Ignore the novely of Saul’s outright confection - [a rupture that needed repair]…

‘Nuance’ is all, it seems. [They didn’t understand their own
scripture. We do.] http://bestsmileys.com/nono/9.gif

reen12


#10

I wasn’t there, 20 centuries ago. I have to rely on the
testimony of those who followed Jesus - as to his resurrection.

Yet when I look at the faith - that Christianity is supposedly
the ‘fulfillment’ of - what do I find? A rejection of the basis
of Christianity. [original sin.]

jewishvirtuallibrary.org/jsource/Judaism/Original_Sin.html

Saul was a brilliant man.
One cannot read what he wrote, without noting this fact.

He was brilliant enought to understand, as perhaps Peter did not,
that there was no basis - in the Hebrew Scriptures, for a "savior.'
Messiah, yes. Savior, no.

messiah = the anointed, as was King David.
messiah does not = ‘savior.’

The God of Israel is savior.

Saul constructs a ‘reason’ - for a savior…who was awaited by no one.

reen12


#11

And what of the ‘fruits’… of this new religion - claimed to be
based on the fulfillment of an earlier faith?

*Perhaps I might find testimony - to the effect that Jesus rose- more credible *
…based on what flowed from this new religion.

Yet what did flow - from the claim that a man was a God/man, who
was needed by human beings, to save them from a sin ‘inherited’ from Adam?
A sin in man’s very being [ontological sin].


I look more closely at this, trying to decide whether the testimony,
as to his rising, is credible - based on the teachings which followed…

A doctrine is taught [original sin] - that leaves one with no certainty,
as to the eternal destination of an infant, unbaptized, who dies.

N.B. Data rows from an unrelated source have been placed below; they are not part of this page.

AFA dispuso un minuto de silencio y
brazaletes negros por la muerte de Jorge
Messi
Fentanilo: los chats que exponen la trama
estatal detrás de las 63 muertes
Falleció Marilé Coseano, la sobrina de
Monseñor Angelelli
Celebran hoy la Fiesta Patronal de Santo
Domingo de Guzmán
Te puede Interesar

[Augustine speculated, at one point, that such
infants shared the ‘positive misery of the damned.’]

The point is* not* that the church never taught this thought of Augustine.
The point is that the theology of ‘original sin’ made
such thought possible.

Even in our own day, the church is still ‘hoping’ that God
will have ‘mercy’ on these infants.

Vatican website. CCC # 1261.

1261 As regards children who have died without Baptism, the Church can only entrust them to the mercy of God, as she does in her funeral rites for them. Indeed, the great mercy of God who desires that all men should be saved, and Jesus’ tenderness toward children which caused him to say: "Let the children come to me, do not hinder them,"allow us to hope that there is a way of salvation for children who have died without Baptism. All the more urgent is the Church’s call not to prevent little children coming to Christ through the gift of holy Baptism.

Mercy…on infants, who can’t even talk yet.
Hope…that these infants are ‘saved.’

And this teaching flows from a religious group, which claims that a
God/man is the ‘fulfillment…’

reen12


#12

In conclusion, let me get this straight. A question apparently remains, about whether
or not an unbaptized infant goes straight to the heart of God.

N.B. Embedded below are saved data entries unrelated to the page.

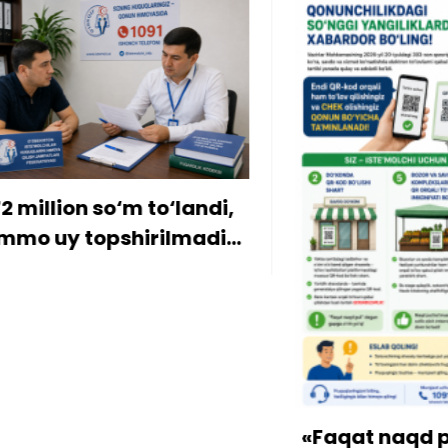
ion so‘m to‘landi,
y topshirilmadi…
«Faqat naqd pul» d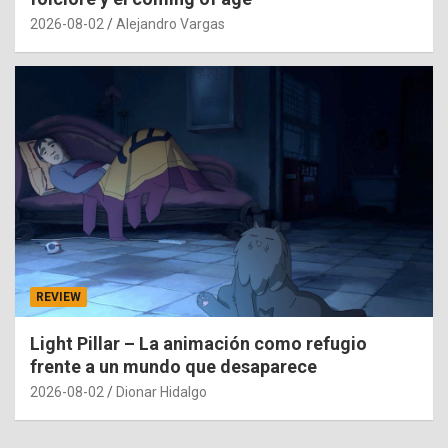
2026-08-02
Alejandro Vargas
REVIEW
Light Pillar – La animación como refugio
frente a un mundo que desaparece
2026-08-02
Dionar Hidalgo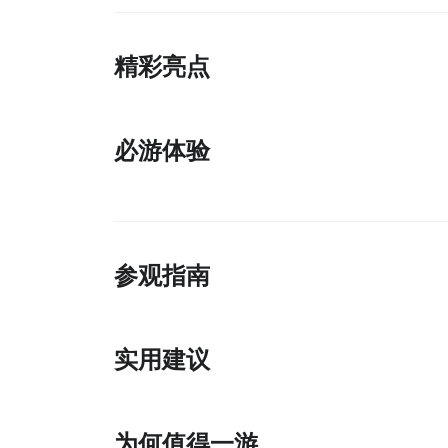
精彩亮点
必游体验
参观指南
实用建议
为何值得一游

Vatican website. CCC # 1261.

1261 As regards children who have died without Baptism, the Church can only entrust them to the mercy of God, as she does in her funeral rites for them. Indeed, the great mercy of God who desires that all men should be saved, and Jesus’ tenderness toward children which caused him to say: "Let the children come to me, do not hinder them,"allow us to hope that there is a way of salvation for children who have died without Baptism. All the more urgent is the Church’s call not to prevent little children coming to Christ through the gift of holy Baptism.

This is 'fulfillment?" This is 'saving?'
This reflects ‘reality’ - vis a vis Godhead?

That he came to earth so that man could start worrying about the
eternal fate, of an unbaptized infant, who dies - before laved with saving waters?

Uncertainity - about the eternal destination of unbapitzed infants, who pass away…?


I turn to the Hebrew Scriptures… that the God/man claims to fulfill.

Can a mother forget her infant, be without tenderness for the child of her womb?
Even should she forget, I will never forget you.
See? Upon the palms of My hands I have written your name. [Isaiah 49]

Did Jesus rise from the dead? I wasn’t there.
I have to rely on the testimony of those who state that he did.

Yet when I look at what has flowed - from the teaching of this
new religion, I find no reason, whatever, to accept such a claim.

The mercy and the forgiveness and the eternal life -
granted by the God of Israel, rings clear and certain.

Even should she forget, I will never forget you.
See? Upon the palms of My hands I have written your name. [Isaiah 49]

Come now, let us set things right, says the Lord: Though your sins be like scarlet, they may become white as snow…Is.1:18

reen12


#13

If more were not required, then wouldn’t everybody be saved?


#14

I think that I understand your question, VociMike.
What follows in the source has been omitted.